Property	Description
part id	Official name of the part
part name	BBa_B0034
part short name	Part name without “BBa_”
part short description	The short description is usually a biological or technical descriptor of the part. It will show up on the part page
part type	This will state the part type/function, and will show up at the top of the part page, to the left of the DNA Status
part status	The status of the part based on the completeness of its documentation and characterization.system not currently in place
sample status	The status of the part's physical DNA (sample) in the Repository
part results	The experience status for a part, as documented by the part authors
part nickname	Nickname of the part
part rating	Whether there is a registry star for the part
part url	URL of main page for the part
part entered	Entered date of the part
part author	Author of the part
Sequences	Nucleotide sequence of the part
Samples	It’s not enabled now
References	It’s not enabled now
Groups	It’s not enabled now
deep subparts	All subparts that compose the subparts in the part
specified subparts	All subparts that compose the part
specified subscars	All scars between subparts
Features	Features of the part
Parameters	The parameters are submitter-decided, allowing for a degree of technical specification for the part.
Categories	Categories allow for a part to become content in automatically generated part tables, which is important in defining the organization of your part within the Registry, and specifically for the Catalog of Parts and Device
Twins	Two or more parts are twins if they have the same sequence
DNA status	States the DNA status of your part: Deleted, Planning, Sent, Available, etc.

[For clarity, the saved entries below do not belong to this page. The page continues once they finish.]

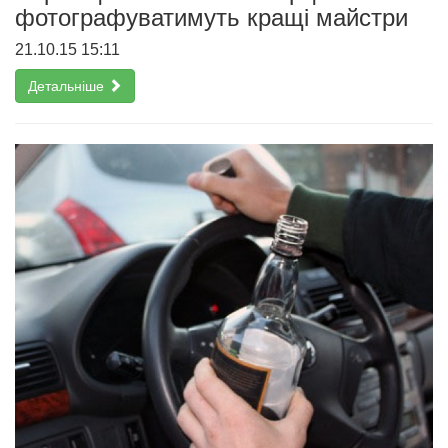
фотографуватимуть кращі майстри
21.10.15 15:11
Детальніше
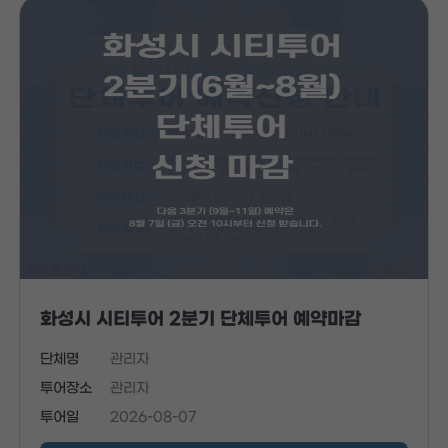
화성시 시티투어 2분기 단체투어 예약마감
단체명
관리자
투어장소
관리자
투어일
2026-08-07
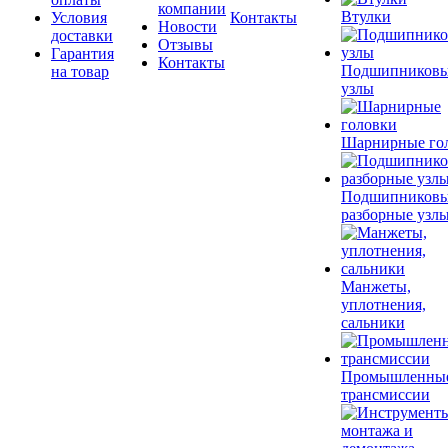
компании
Втулки
Условия
Контакты
Новости
доставки
Отзывы
Гарантия
Контакты
Подшипников
на товар
узлы
Шарнирные го
Подшипников
разборные узл
Манжеты,
уплотнения,
сальники
Промышленны
трансмиссии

These statuses are generated by the Registry, so the user cannot edit them.
Group Favorite	One can choose if the part is a favorite of your team/group.

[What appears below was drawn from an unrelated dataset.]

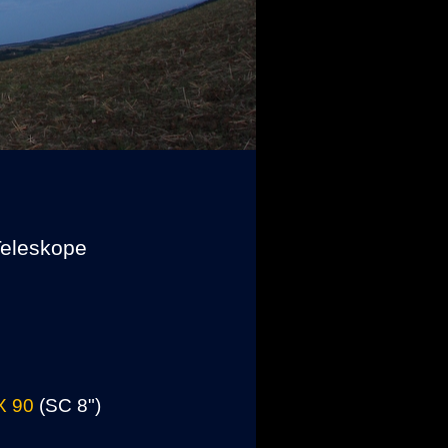
Teleskope
X 90
(SC 8")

Whether or not deleted	Whether the part is deleted
Used Times	The number of times the part has been specified in composite parts in the Registry
Confirmed Times	The number of times the part sequence has been confirmed by users
Not Confirmed Details	Details of not confirmed facts
Average rating	The mean value of rating for the part given by users
Number of Comments	The number of comments from users
Number of Publication	The number of related results of the part on Google Scholar
URL of the most related publication	The most related result of the part on Google Scholar

Table 5 Description of attributes in Easy BBK database

Database Structure

The structure of the database is presented in Figure 1. The primary key in table “Main” is “part name”, with all the other tables linked to it by identical “part name”. There is no primary key in the tables except “Main” because biobricks could belong to more than one category or have more than one twins. Thus, the part name in the rest tables could be repeated for several times, depending on different biobricks.